Rodrigo França vive um Hamlet preto esmagado pelo racismo e pela violência política e social

Sinopse

Monólogo, dirigido por Fernando Philbert, conserva as falas do clássico personagem de William Shakespeare 

Por Dirceu Alves Jr.

O carioca Rodrigo França, de 47 anos, é ator, dramaturgo, diretor, filósofo, professor, empreendedor e até ex-Big Brother Brasil. Diante de tantas facetas, por que também não poderia ser Hamlet, o atormentado príncipe criado por William Shakespeare há mais de quatro séculos em crise com as estruturas de poder ao seu redor?
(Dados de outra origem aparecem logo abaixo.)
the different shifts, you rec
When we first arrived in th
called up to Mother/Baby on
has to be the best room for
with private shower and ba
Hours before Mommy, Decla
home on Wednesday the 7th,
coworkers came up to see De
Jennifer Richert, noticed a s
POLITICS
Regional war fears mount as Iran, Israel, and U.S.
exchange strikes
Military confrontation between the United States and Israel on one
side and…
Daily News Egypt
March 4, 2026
Apoiado no balcão do extinto Seu França Restaurante & Gafiera, boteco do artista e seu irmão Fábio na Lapa do Rio de Janeiro, o diretor Fernando Philbert perguntou ao anfitrião: “Você já leu Hamlet?”. “Sim, algumas vezes”, respondeu França. “Quero saber se você leu pensando em fazer o personagem sob a sua ótica, a ótica de um homem preto que suporta o peso de uma vida esmagadora”, continuou Philbert. “Não, nunca”, completou, agora sim, o incisivo questionamento do interlocutor.

A provocação de Philbert não desceu redonda como as cervejas geladas que costumavam ser servidas no bar. França foi para casa com uma certa indignação na cabeça: “Por que atores e atrizes pretos não cogitam viver esses grandes personagens só porque são pretos?”. Incomodado, o artista pegou na estante a peça de Shakespeare e decidiu relê-la com os olhos de um possível intérprete. “É incrível como a subjetividade traduz de diferentes formas o que já lemos tantas vezes”, constatou. “O que bate sobre o personagem é a relação de poder e essa discussão é próxima a um preto que convive com uma realidade genocida de um Estado que mata.”  
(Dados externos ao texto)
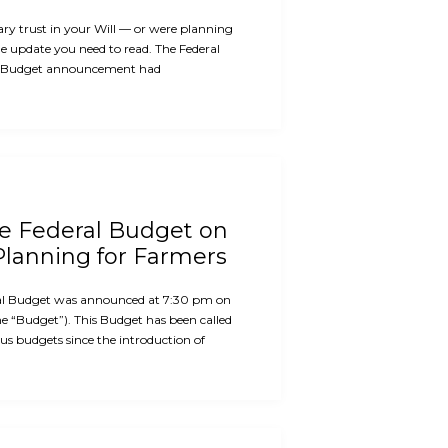
ary trust in your Will — or were planning
the update you need to read. The Federal
 Budget announcement had
he Federal Budget on
Planning for Farmers
al Budget was announced at 7:30 pm on
e “Budget”). This Budget has been called
us budgets since the introduction of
Assim, Rodrigo França, que é ator, dramaturgo, diretor, filósofo, professor, empreendedor e até ex-Big Brother Brasil, começou a emprestar corpo e, principalmente, voz a um dos mais célebres personagens de Shakespeare. O monólogo Eu Sou um Hamlet estreou em junho no Rio de Janeiro e dá a largada à temporada paulistana nesta quinta, dia 9, no Auditório do Sesc Pinheiros

Rodrigo França em Eu Sou um Hamlet. Foto Marcio Farias

A dramaturgia é fiel às falas do protagonista de acordo com a tradução feita por Aderbal Freire-Filho (1941-2023), Barbara Harrington e Wagner Moura em 2008 com uma leve costura de Jonathan Raymundo, Philbert e França apoiada na trilha sonora criada por Dani Nega. “É só a voz de Hamlet em falas que não correlacionamos com os demais personagens, mas a história inteira está lá”, antecipa o ator. “Eu cito a Dinamarca e as pessoas entendem que falo do Brasil, assim como mostramos que Hamlet pode ser tanto um ator preto, como um oriental ou um travesti.”

França e Philbert se conheceram em 2010, durante o processo do musical Orfeu, dirigido por Freire-Filho, de quem Philbert era assistente. “Eu me lembro até hoje do teste do Rodrigo, um cara inteligente, simpático e com uma voz bonita para cantar”, conta o encenador de Eu Sou um Hamlet. Em 2016, Philbert dirigiu Lázaro Ramos e Taís Araújo na peça O Topo da Montanha e saiu deste trabalho com uma frase martelando na cabeça – “O Brasil é um país racista e não se fala abertamente sobre isto”.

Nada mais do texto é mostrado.